Consider for a moment, if you can, a time in your adult life when you found work to be engaging, fulfilling or satisfying. Consider when you felt most stable, supported or valued at work. At the very least, think about when you felt safest, healthiest or most comfortable. And then cast your mind back to the factors that you think contributed most to you feeling this way. For those fortunate enough to be able to draw on such positive memories of work, those feelings generally encapsulate what wellbeing is all about – a state of positivity towards, and healthiness derived from, work.

And those influential factors that you recall contributing to your sense of workplace wellbeing – be it good line management, supportive colleagues, organised and well-maintained working environments, inspiring leaders – these are all areas that organisations can prioritise in the pursuit of a broad wellbeing culture.

Of course, what wellbeing looks like to one person will differ from the next, just as two people’s wellbeing priorities will invariably look different. For example, a worker in a high-hazard or physically demanding job may attach greater weight to their feelings of safety and comfort than someone in a clerical position. But both would no doubt wish to feel valued and supported, albeit perhaps in different ways. And, of course, my example here is based on generalisations that might not be accurate in practice.

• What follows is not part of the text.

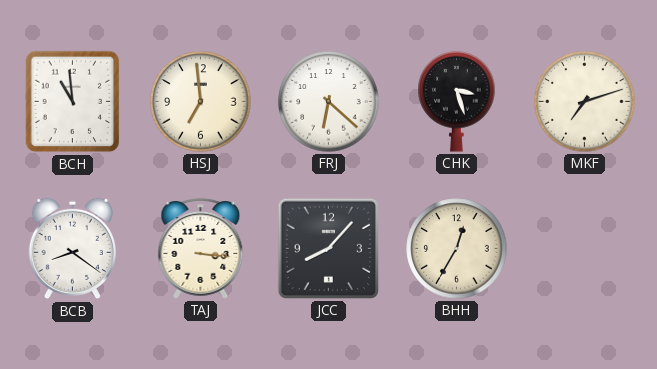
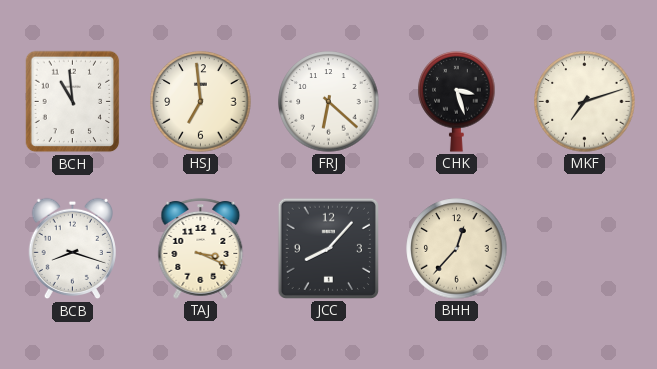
BCB: 8:21 -> 8:18
TAJ: 3:16 -> 3:19
BHH: 12:35 -> 12:37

The salient points are this. Firstly, the experience of wellbeing is deeply personal and changeable. Secondly, the efforts of organisations to develop broad wellbeing cultures must reflect both the context of work and the individual needs of workers. And finally, a holistic sense of feeling well at work is not the preserve of a privileged few, it is the natural aspiration of any working-age adult globally and should thus be treated as such.